この2つに関しては、下記の記事にてまとめていますのでそちらを参照してください。
今回は、交通事故の損害賠償のうち大きなウェイトを占める慰謝料の計算方法について掘り下げていきたいと思います。
慰謝料といってもその対象はさらに細分化され、
- 入院や通院時の苦痛に対する慰謝料
- 後遺症に対する慰謝料
- 死亡した場合の慰謝料
という3つのケースが対象となります。
それぞれのケースで計算方法や金額が異なり、さらに自賠責基準・任意保険基準・裁判所基準(弁護士基準)のどの基準を採用するかによっても金額が変わってきます。
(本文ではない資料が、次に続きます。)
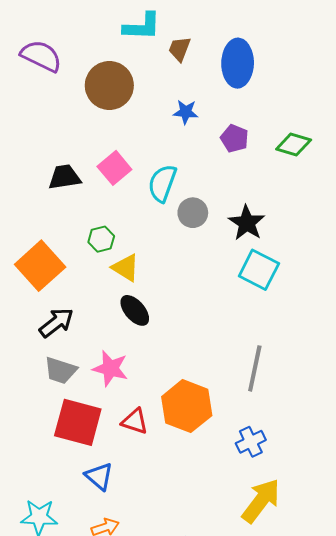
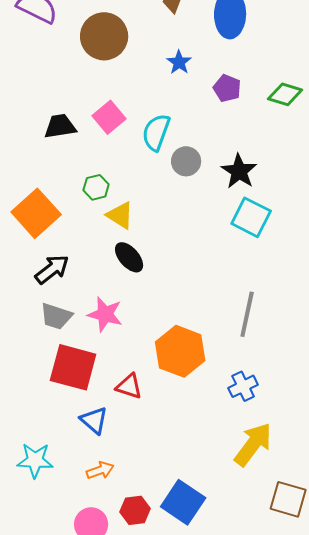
blue star: (186, 112) -> (179, 62), turned 30
red triangle: (135, 421) -> (129, 386), moved

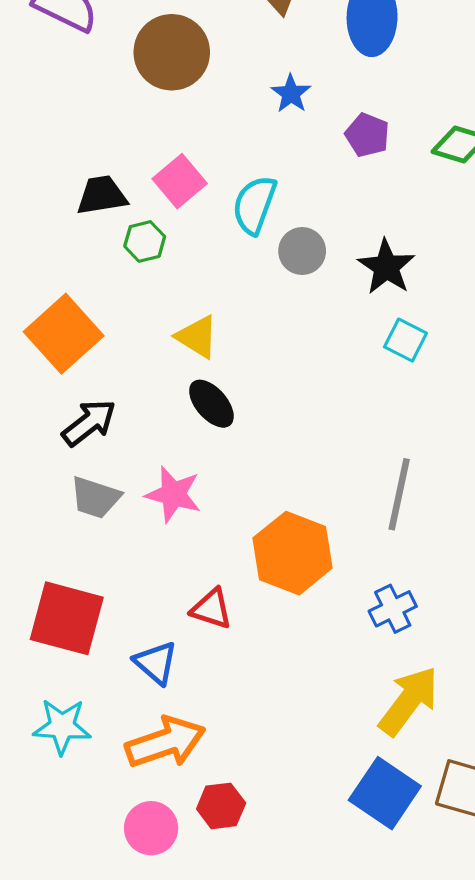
green hexagon: (96, 187) -> (145, 241), moved
cyan square: (251, 217) -> (405, 340), size x0.7
red square: (73, 367) -> (67, 618), moved
orange arrow: (100, 470) -> (165, 742), size x1.8
blue square: (183, 502) -> (385, 793), moved

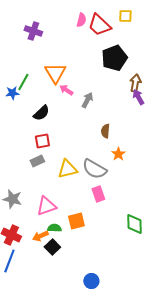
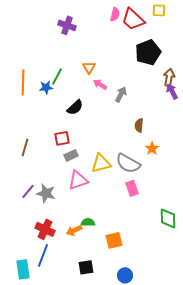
orange triangle: (55, 73) -> (89, 67), size x0.6
red square: (42, 141) -> (62, 138), moved
pink triangle: (46, 206) -> (78, 180), moved
orange square: (76, 221) -> (114, 240), moved
black square: (52, 247) -> (86, 267), moved, turned 35

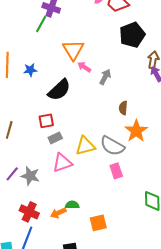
orange triangle: (89, 67) -> (73, 50), size x1.6
green line: (57, 76) -> (41, 24), moved
black semicircle: (75, 107) -> (59, 90), size x1.4
orange star: (152, 148) -> (136, 131), size x1.6

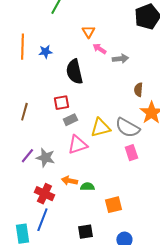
orange triangle: (73, 50) -> (88, 32), size x0.6
gray arrow: (105, 77) -> (120, 59), turned 56
black semicircle: (59, 90) -> (74, 72), turned 120
orange arrow: (58, 213) -> (69, 181), moved, turned 35

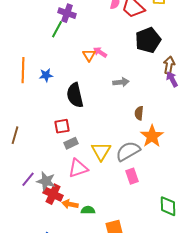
pink arrow: (99, 49) -> (100, 52), moved
brown line: (24, 112) -> (15, 135), moved
yellow triangle: (100, 128) -> (101, 151), turned -45
gray semicircle: (127, 128) -> (128, 151), turned 120
red cross: (44, 194) -> (53, 194), moved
正当な慰謝料の額を請求するためにも、それぞれの基準における慰謝料の相場というものを理解しておきましょう。
Contents
入院・通院に対する障害慰謝料の計算方法
交通事故によって骨折や外傷などの傷害を負った場合には、入院期間、通院日数が基本的な慰謝料を計算するための基準となります。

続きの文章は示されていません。